It didn't seem to matter, in the coverage, that linalool is also found in 63 spices and is, according to a report from the National Institute of Health's National Toxicology Program, a common ingredient in food and drink. What mattered was that at least some small number of people felt betrayed by LaCroix, which had billed itself not only as "all natural" but as "innocent," and now maybe wasn't. In January of this year, it was hit with a second lawsuit.

Is this why, by March, Guggenheim Partners beverage industry analyst Laurent Grandet wrote that sales were "effectively in freefall"? Is it the reason that shares of National Beverage stock, which had been trading at $127 this past September, are now going for barely $42?

Probably not. LaCroix is flailing for a long list of different reasons: increased seltzer competition; lack of innovation; poor management; a different lawsuit filed by a former executive alleging that the company wanted to bill the cans as BPA-free before they actually were.

Spindrift's half tea, half lemon seltzer, with the tea and lemon you'll find inside.
Spindrift

But the company's struggles do seem to embody a general cultural shift, away from a calorie-obsessed diet culture and toward a more nebulous system of self-regulation we are calling "wellness." And here is Spindrift, to pick up the newly fallen slack.

Though its star has risen only recently, Spindrift has been around since 2010, when Creelman, a former Massachusetts farm boy, launched the company to wean himself off Diet Coke. "I had this background living and being around real ingredients," he told me last fall by phone, and here he was, crushing cans of diet soda. He didn't like it. He began to wonder if there wasn't a business opportunity here. A seltzer for the farm-to-table age.

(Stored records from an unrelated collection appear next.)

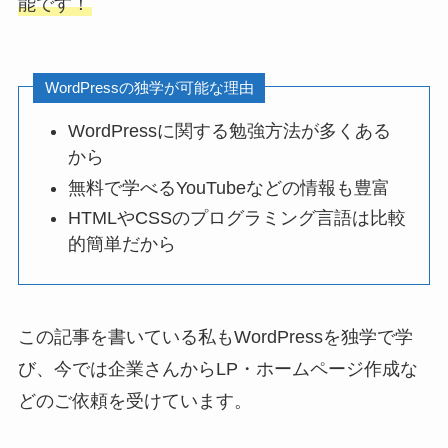
能です！
WordPressの独学が可能な理由
WordPressに関する勉強方法が多くある
から
無料で学べるYouTubeなどの情報も豊富
HTMLやCSSのプログラミング言語は比較
的簡単だから
この記事を書いている私もWordPressを独学で学
び、今では企業さんからLP・ホームページ作成な
どのご依頼を受けています。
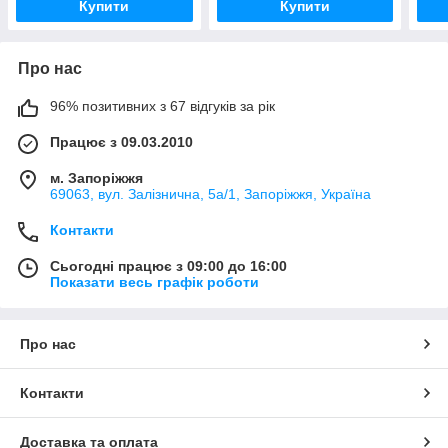
Купити
Купити
Про нас
96% позитивних з 67 відгуків за рік
Працює з 09.03.2010
м. Запоріжжя
69063, вул. Залізнична, 5а/1, Запоріжжя, Україна
Контакти
Сьогодні працює з 09:00 до 16:00
Показати весь графік роботи
Про нас
Контакти
Доставка та оплата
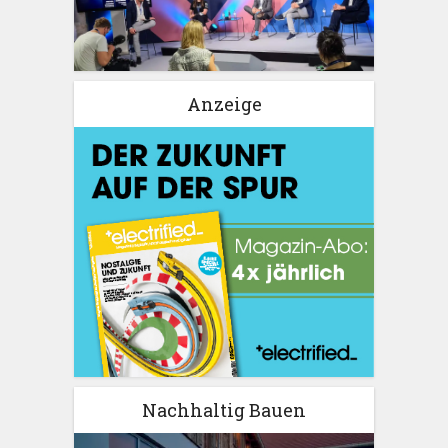
Anzeige
Nachhaltig Bauen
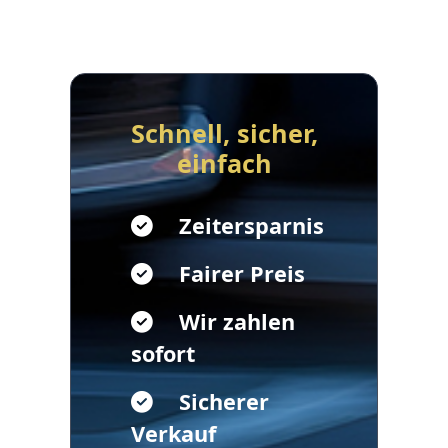
Schnell, sicher,
einfach
Zeitersparnis
Fairer Preis
Wir zahlen
sofort
Sicherer
Verkauf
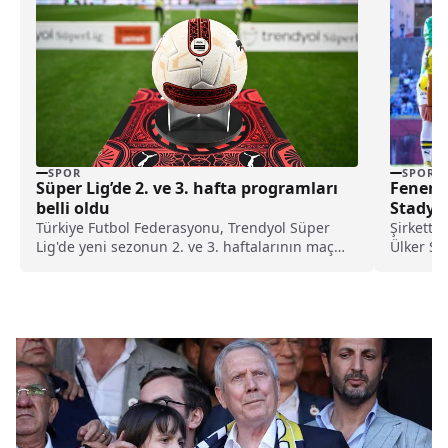
SPOR
SPOR
Süper Lig’de 2. ve 3. hafta programları
Fenerb
belli oldu
Stadyu
Türkiye Futbol Federasyonu, Trendyol Süper
Şirkette
Lig'de yeni sezonun 2. ve 3. haftalarının maç
Ülker S
programını duyurdu.
Spor Kom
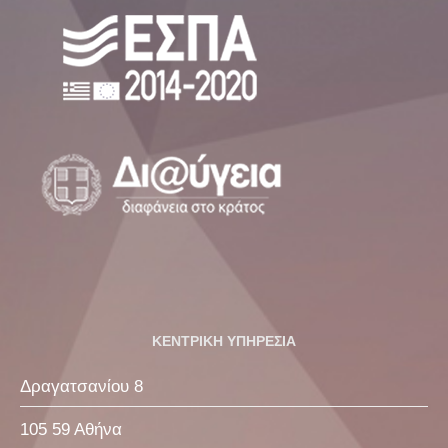
ΚΕΝΤΡΙΚΗ ΥΠΗΡΕΣΙΑ
Δραγατσανίου 8
105 59 Αθήνα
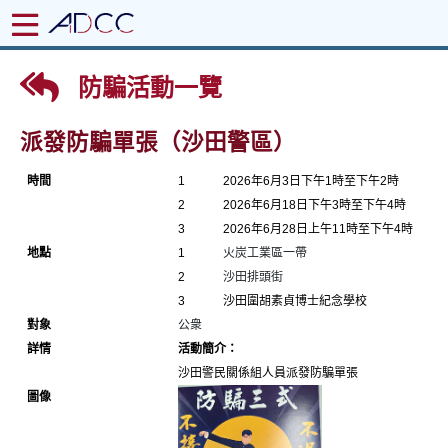
防騙活動一覽
派發防騙單張（沙田警區）
時間
1
2026年6月3日下午1時至下午2時
2
2026年6月18日下午3時至下午4時
3
2026年6月28日上午11時至下午4時
地點
1
火炭工業區一帶
2
沙田排頭街
3
沙田圍胡素貞博士紀念學校
對象
公衆
詳情
活動簡介：
沙田警民關係組人員派發防騙單張
圖
像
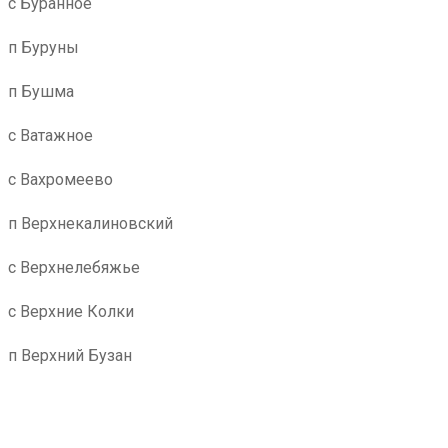
с Буранное
п Буруны
п Бушма
с Ватажное
с Вахромеево
п Верхнекалиновский
с Верхнелебяжье
с Верхние Колки
п Верхний Бузан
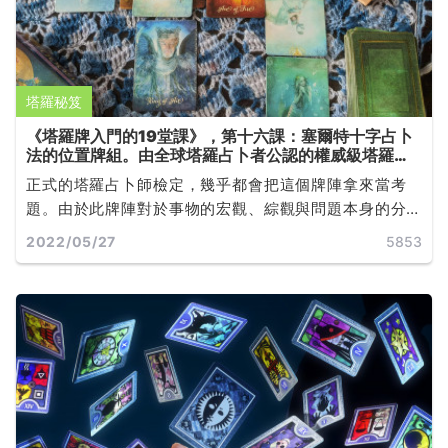
塔羅秘笈
《塔羅牌入門的19堂課》，第十六課：塞爾特十字占卜
法的位置牌組。由全球塔羅占卜者公認的權威級塔羅師
Joan Bunning 所撰寫
正式的塔羅占卜師檢定，幾乎都會把這個牌陣拿來當考
題。由於此牌陣對於事物的宏觀、綜觀與問題本身的分
析，都有相當詳細的說明，因此也造成它的經典地位...
2022/05/27
5853
...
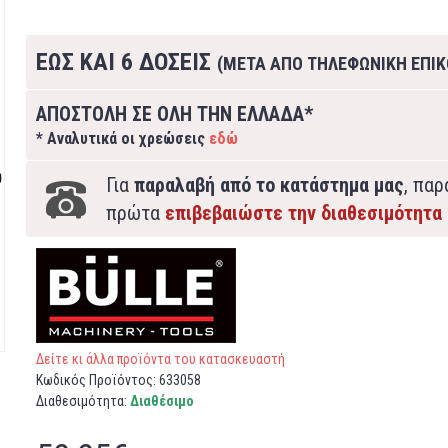
ΕΩΣ ΚΑΙ 6 ΔΟΣΕΙΣ
(ΜΕΤΑ ΑΠΟ ΤΗΛΕΦΩΝΙΚΗ ΕΠΙΚ
ΑΠΟΣΤΟΛΗ ΣΕ ΟΛΗ ΤΗΝ ΕΛΛΑΔΑ*
* Αναλυτικά οι χρεώσεις
εδώ
Για
παραλαβή από το κατάστημα μας
, πα
πρώτα
επιβεβαιώστε την διαθεσιμότητα
Δείτε κι άλλα προϊόντα του κατασκευαστή
Κωδικός Προϊόντος:
633058
Διαθεσιμότητα:
Διαθέσιμο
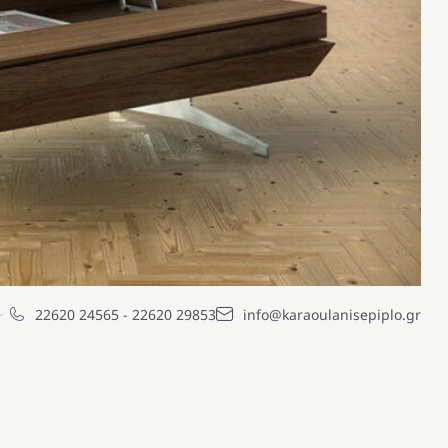
22620 24565
-
22620 29853
info@karaoulanisepiplo.gr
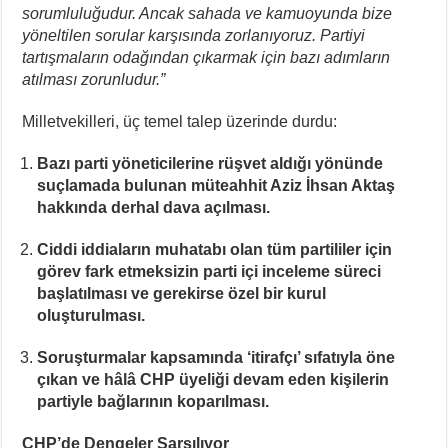
sorumluluğudur. Ancak sahada ve kamuoyunda bize
yöneltilen sorular karşısında zorlanıyoruz. Partiyi
tartışmaların odağından çıkarmak için bazı adımların
atılması zorunludur.”
Milletvekilleri, üç temel talep üzerinde durdu:
Bazı parti yöneticilerine rüşvet aldığı yönünde
suçlamada bulunan müteahhit Aziz İhsan Aktaş
hakkında derhal dava açılması.
Ciddi iddiaların muhatabı olan tüm partililer için
görev fark etmeksizin parti içi inceleme süreci
başlatılması ve gerekirse özel bir kurul
oluşturulması.
Soruşturmalar kapsamında ‘itirafçı’ sıfatıyla öne
çıkan ve hâlâ CHP üyeliği devam eden kişilerin
partiyle bağlarının koparılması.
CHP’de Dengeler Sarsılıyor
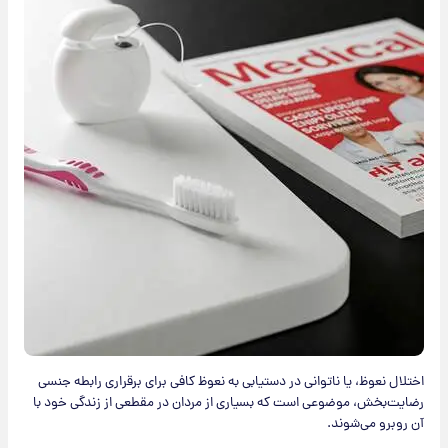
اختلال نعوظ، یا ناتوانی در دستیابی به نعوظ کافی برای برقراری رابطه جنسی
رضایت‌بخش، موضوعی است که بسیاری از مردان در مقطعی از زندگی خود با
آن روبرو می‌شوند.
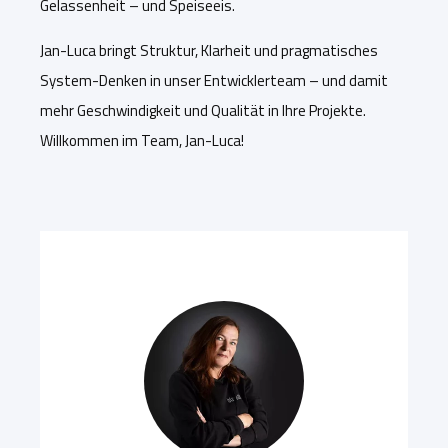
Gelassenheit – und Speiseeis.
Jan-Luca bringt Struktur, Klarheit und pragmatisches
System-Denken in unser Entwicklerteam – und damit
mehr Geschwindigkeit und Qualität in Ihre Projekte.
Willkommen im Team, Jan-Luca!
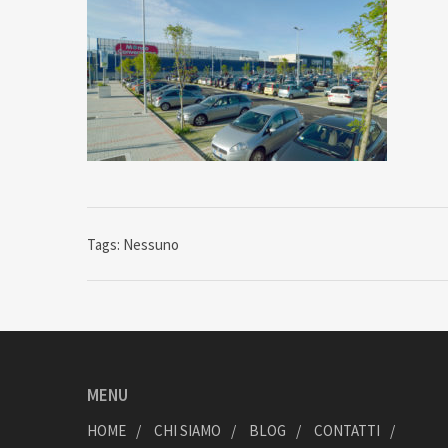
Tags: Nessuno
MENU
HOME
CHI SIAMO
BLOG
CONTATTI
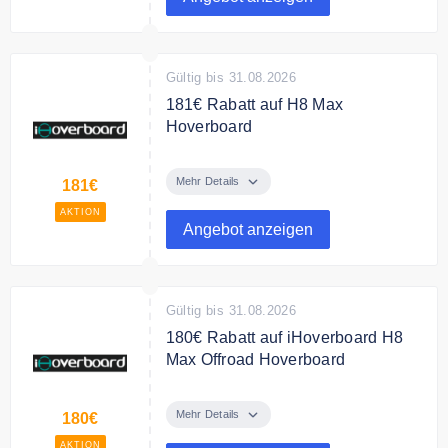
Gültig bis 31.08.2026
181€ Rabatt auf H8 Max
Hoverboard
Sparen Sie 181€ auf H8Max
Hoverboard. Für nur 188,99 €
Mehr Details
181€
AKTION
Angebot anzeigen
Gültig bis 31.08.2026
180€ Rabatt auf iHoverboard H8
Max Offroad Hoverboard
188,99 für den iHoverboard H8
Max 800W Offroad Hoverboard 8,5
Mehr Details
180€
Zoll mit Bluetooth & 4
AKTION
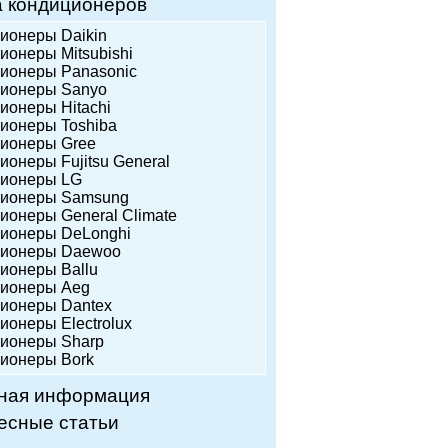
а кондиционеров
ционеры Daikin
ионеры Mitsubishi
ционеры Panasonic
ционеры Sanyo
ционеры Hitachi
ционеры Toshiba
ционеры Gree
ионеры Fujitsu General
ционеры LG
ционеры Samsung
ционеры General Climate
ционеры DeLonghi
ционеры Daewoo
ционеры Ballu
ционеры Аeg
ционеры Dantex
ионеры Еlectrolux
ционеры Sharp
ционеры Bork
ная информация
есные статьи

The first iteration of Spindrift was sweetened with sugar, making it more of a soda than a seltzer. It was refrigerated, too, because the only way the company had figured out to keep its real ingredients stable was to keep them cold. Gradually, though, they began pulling out additions that felt increasing unnecessary: sugar, color, natural flavors.

The plan had been to run two separate product lines — one of sodas, one of seltzers — but three or four years in, the team found themselves "migrating organically to the unsweetened product. It was clean and better for us, but it also tasted really, really good." And it turned out that America just happened to agree. "I would love to tell you there was a lot of heavy analysis," Creelman says, but there wasn't.

He says they were just doing what felt right. In 2017, Spindrift discontinued the soda line and removed all natural flavors and essences from the sparkling waters, leaving behind a short list of recognizable ingredients: carbonated water, fruit, other fruit, sometimes citric acid. Sales that year clocked in at $33 million. In the next 12 months, the company is projecting triple that, $100 million, according to the Times. You can buy Spindrift at Trader Joe's, Whole Foods, Kroger, Walmart, Costco, and Target, among others. It's at Panera. It's at Starbucks.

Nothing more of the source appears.